____ MATERIAL PROVIDED

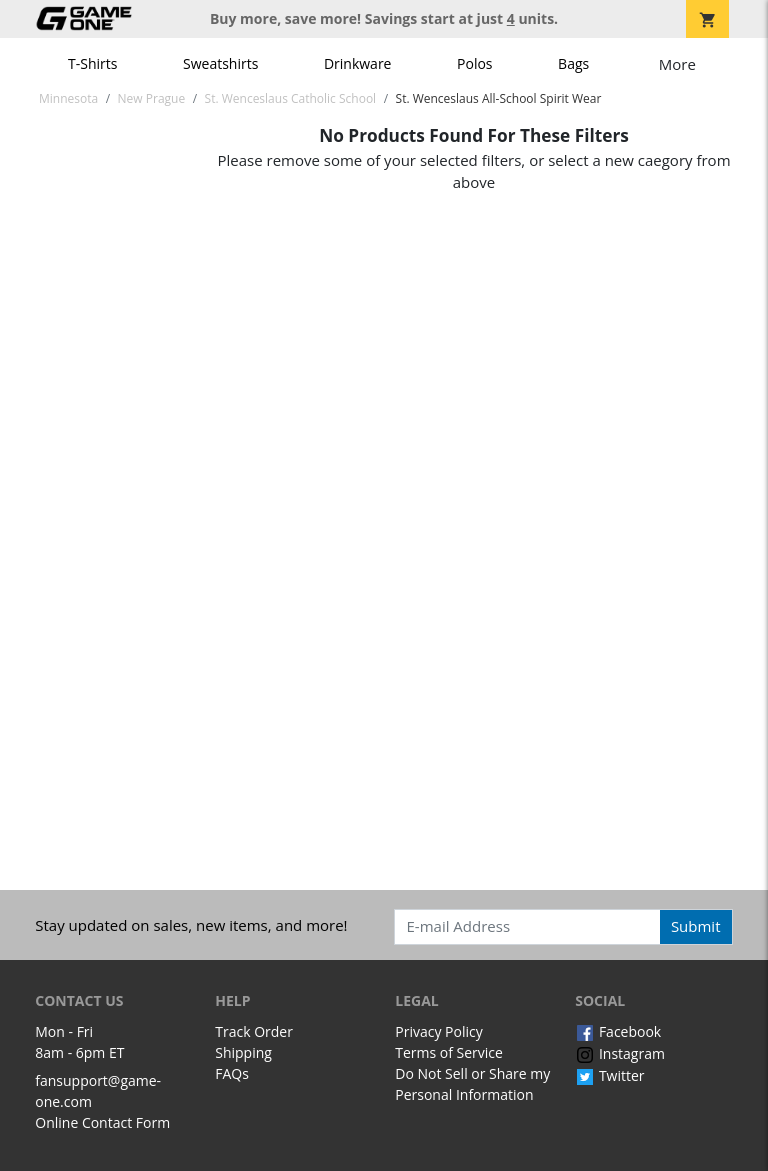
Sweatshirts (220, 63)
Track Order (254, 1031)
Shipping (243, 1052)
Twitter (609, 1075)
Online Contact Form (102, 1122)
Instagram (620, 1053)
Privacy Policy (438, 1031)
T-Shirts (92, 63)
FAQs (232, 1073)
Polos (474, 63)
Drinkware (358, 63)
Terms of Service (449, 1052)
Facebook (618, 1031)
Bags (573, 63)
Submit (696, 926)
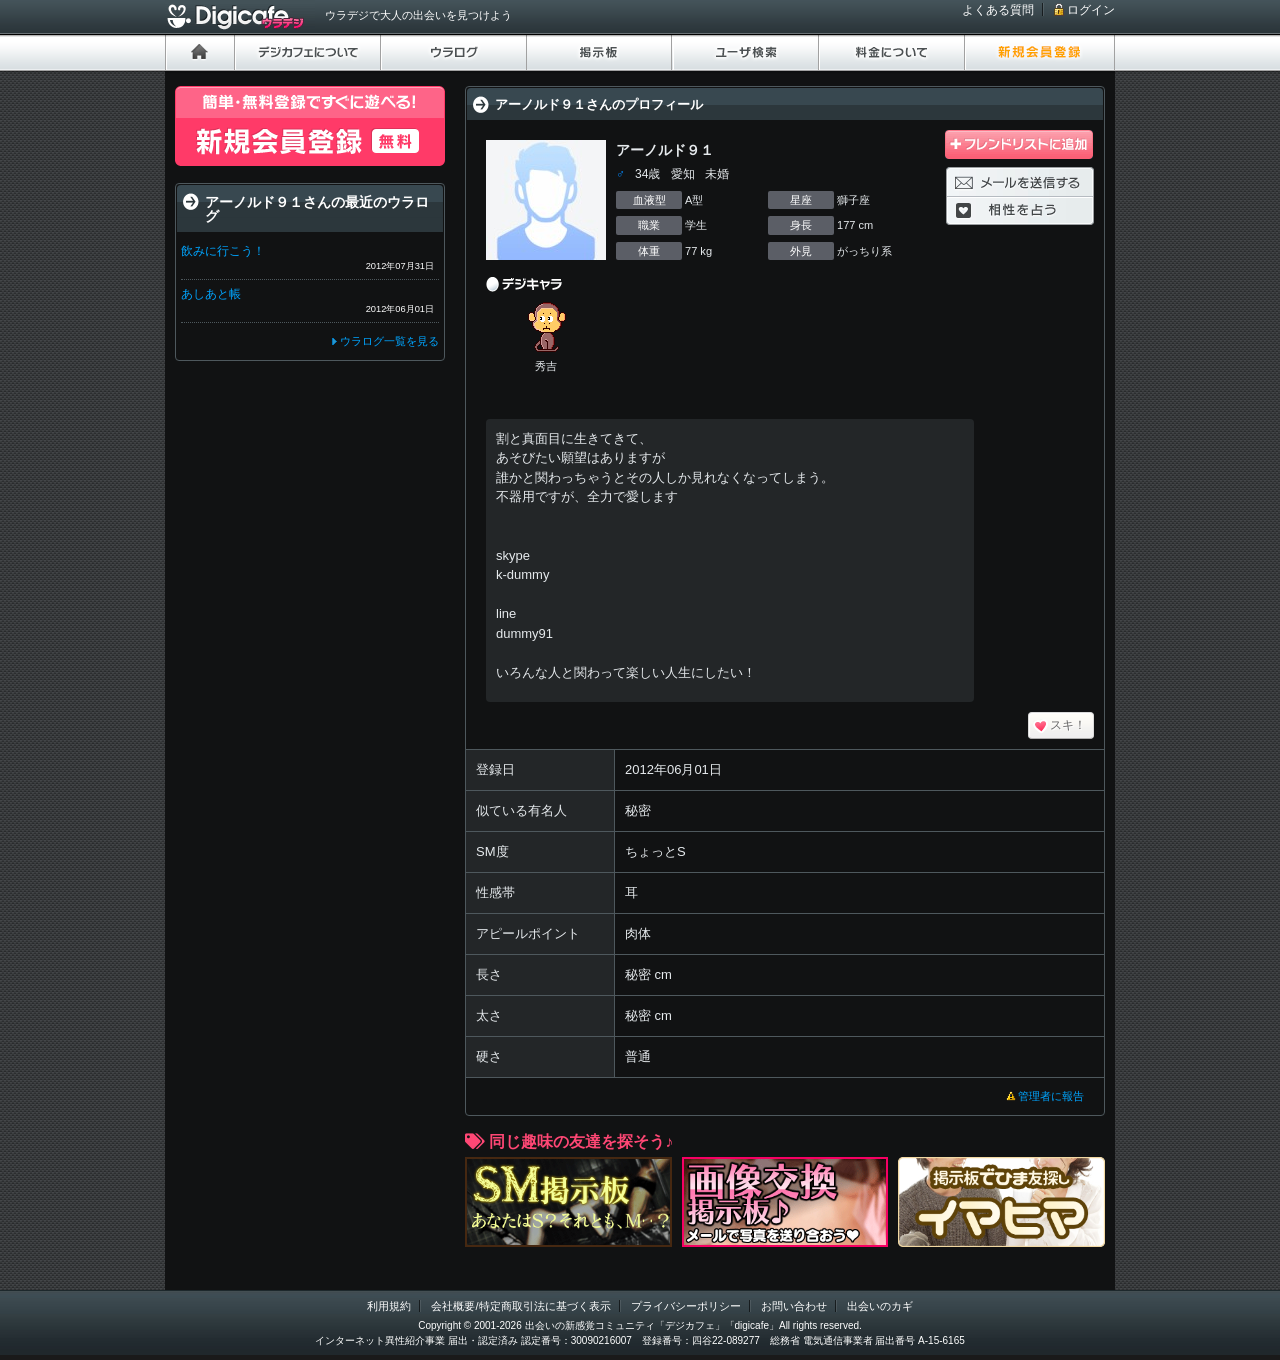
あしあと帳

________

EXERCISE PROMPT
Once the pictures are set aside, please reproduce the remaining material word for word.

TASK ANSWER
Sweatshirts (220, 63)
Track Order (254, 1031)
Shipping (243, 1052)
Twitter (609, 1075)
Online Contact Form (102, 1122)
Instagram (620, 1053)
Privacy Policy (438, 1031)
T-Shirts (92, 63)
FAQs (232, 1073)
Polos (474, 63)
Drinkware (358, 63)
Terms of Service (449, 1052)
Facebook (618, 1031)
Bags (573, 63)
Submit (696, 926)
あしあと帳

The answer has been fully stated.